This talented Data team are responsible for the timely delivery of comprehensive and error-free data to some of the most demanding and successful systematic Portfolio Managers in the world.


You will join a small team of Data Analysts and Scientists who play a vital role in ensuring the smooth day-to-day implementation of a large Research Infrastructure, and the live production trading of billions of dollars of capital across Global Capital Markets, including Equities, Futures, Options and other financial instruments.

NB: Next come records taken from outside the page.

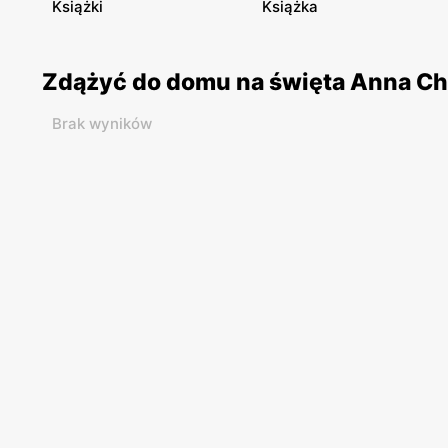
Książki
Książka
Zdążyć do domu na święta Anna Cha
Brak wyników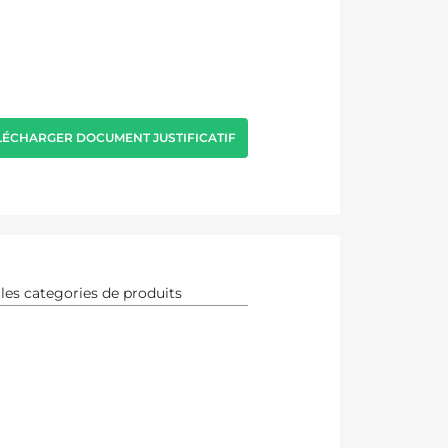
LÉCHARGER DOCUMENT JUSTIFICATIF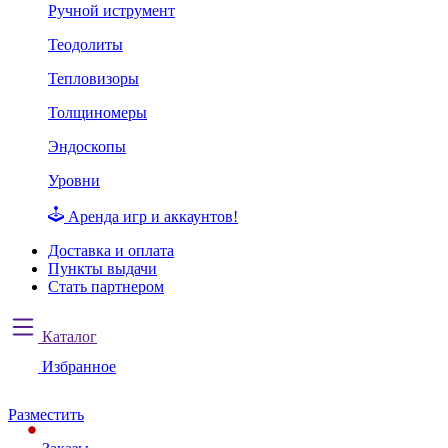
Ручной иструмент
Теодолиты
Тепловизоры
Толщиномеры
Эндоскопы
Уровни
Аренда игр и аккаунтов!
Доставка и оплата
Пункты выдачи
Стать партнером
Каталог
Избранное
Разместить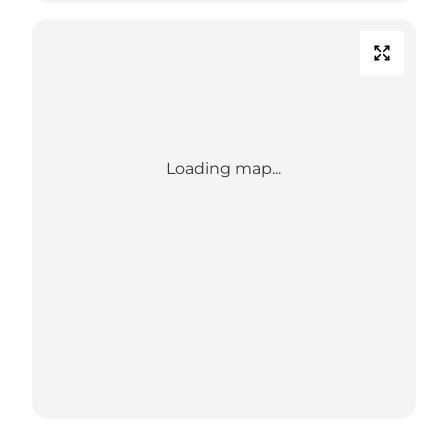
Loading map...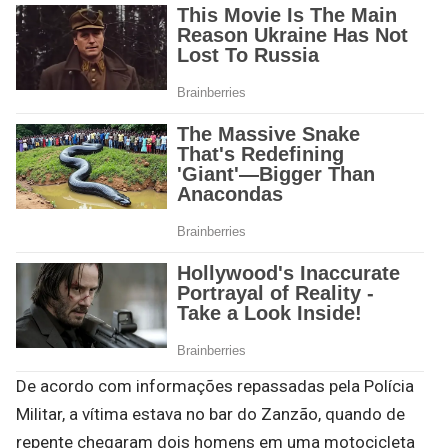
De acordo com informações repassadas pela Polícia
Militar, a vítima estava no bar do Zanzão, quando de
repente chegaram dois homens em uma motocicleta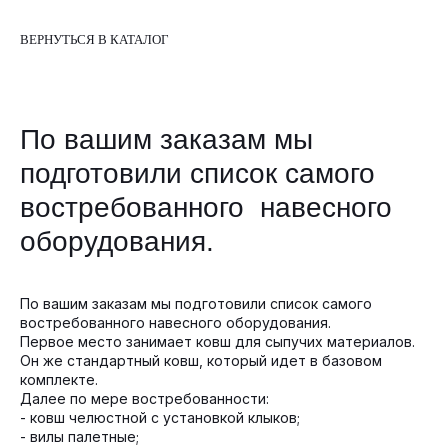
ВЕРНУТЬСЯ В КАТАЛОГ
По вашим заказам мы
подготовили список самого
востребованного навесного
оборудования.
По вашим заказам мы подготовили список самого
востребованного навесного оборудования.
Первое место занимает ковш для сыпучих материалов.
Он же стандартный ковш, который идет в базовом
комплекте.
Далее по мере востребованности:
- ковш челюстной с установкой клыков;
- вилы палетные;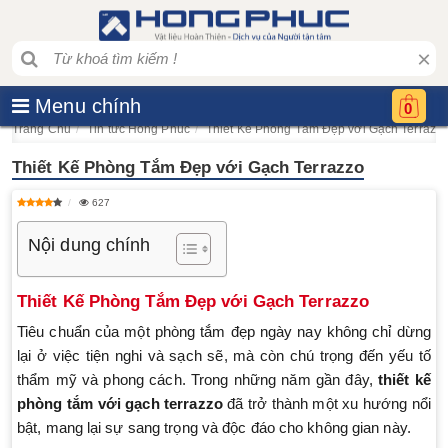
×
Menu chính
0
Trang Chủ
Tin tức Hồng Phúc
Thiết Kế Phòng Tắm Đẹp với Gạch Terrazz
Thiết Kế Phòng Tắm Đẹp với Gạch Terrazzo
627
Nội dung chính
Thiết Kế Phòng Tắm Đẹp với Gạch Terrazzo
Tiêu chuẩn của một phòng tắm đẹp ngày nay không chỉ dừng
lại ở việc tiện nghi và sạch sẽ, mà còn chú trọng đến yếu tố
thẩm mỹ và phong cách. Trong những năm gần đây,
thiết kế
phòng tắm với gạch terrazzo
đã trở thành một xu hướng nổi
bật, mang lại sự sang trọng và độc đáo cho không gian này.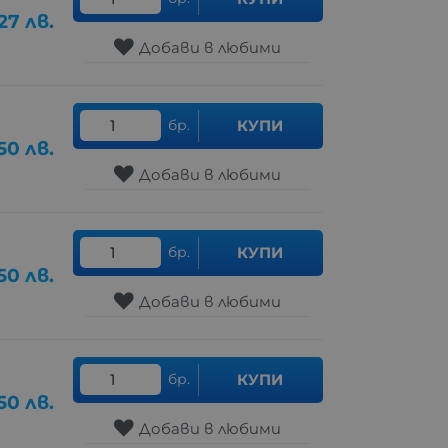
.27
лв.
Добави в любими
бр.
КУПИ
.50
лв.
Добави в любими
бр.
КУПИ
.50
лв.
Добави в любими
бр.
КУПИ
.50
лв.
Добави в любими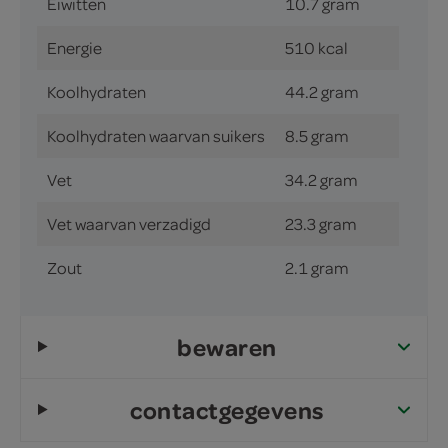
Eiwitten
10.7 gram
Energie
510 kcal
Koolhydraten
44.2 gram
Koolhydraten waarvan suikers
8.5 gram
Vet
34.2 gram
Vet waarvan verzadigd
23.3 gram
Zout
2.1 gram
bewaren
contactgegevens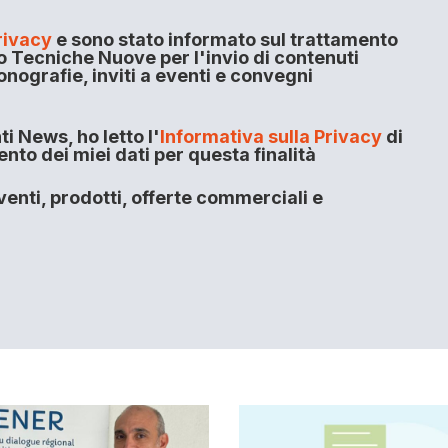
rivacy
e sono stato informato sul trattamento
o Tecniche Nuove per l'invio di contenuti
onografie, inviti a eventi e convegni
i News, ho letto l'
Informativa sulla Privacy
di
to dei miei dati per questa finalità
enti, prodotti, offerte commerciali e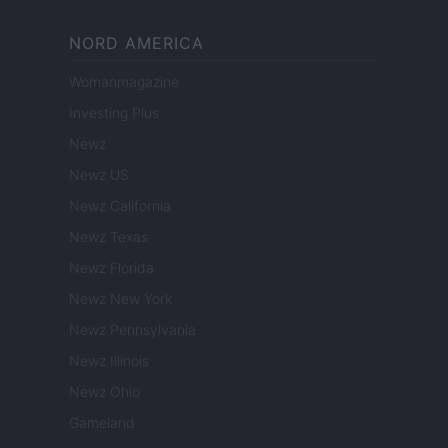
NORD AMERICA
Womanmagazine
Investing Plus
Newz
Newz US
Newz California
Newz Texas
Newz Florida
Newz New York
Newz Pennsylvania
Newz Illinois
Newz Ohio
Gameland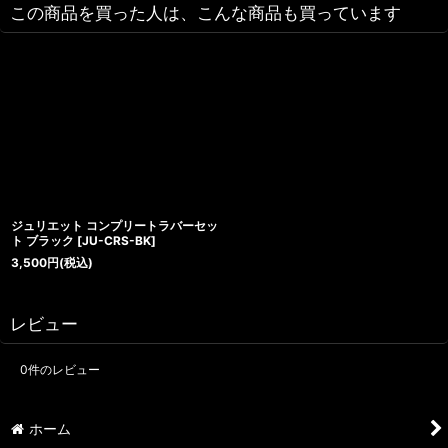
この商品を買った人は、こんな商品も買っています
ジュリエット コンプリートラバーセッ
ト ブラック
[
JU-CRS-BK
]
3,500
円
(税込)
レビュー
0
件のレビュー
ホーム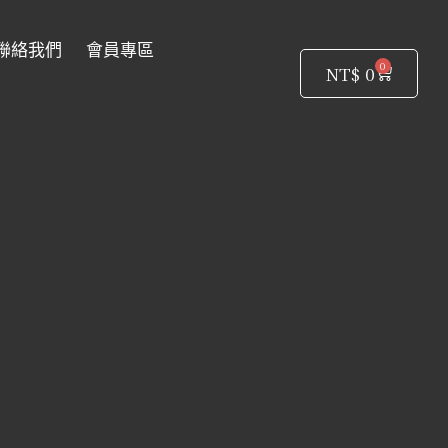
聯絡我們
會員專區
0
購
NT$
0
物
籃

You will identify potential Data Sources, assist with Data-related questions and requests from Investment teams, set up Data Feed downloads and monitor automated Data Collection and Cleansing Infrastructure, as well as coordinating meetings and conference calls between Data Users and Experts.


Requirements

  • Masters degree in a Quantitative / STEM subject from a top-ranked University, along with 3-6 years post-graduate commercial experience.
  • Strong Data Analysis experience, ideally gained in a Quantitative Trading and/or Investment setting.
  • Programming skills in R, MATLAB, Python, SQL, Java or similar.
  • Strong organization, communication and interpersonal skills.
  • Attention to detail and a love of process


This is an excellent opportunity for a Data Analyst to join the Systematic Investment arm of a major Multi-Strategy Hedge Fund. Please note that this firm has a four-day-per week onsite policy.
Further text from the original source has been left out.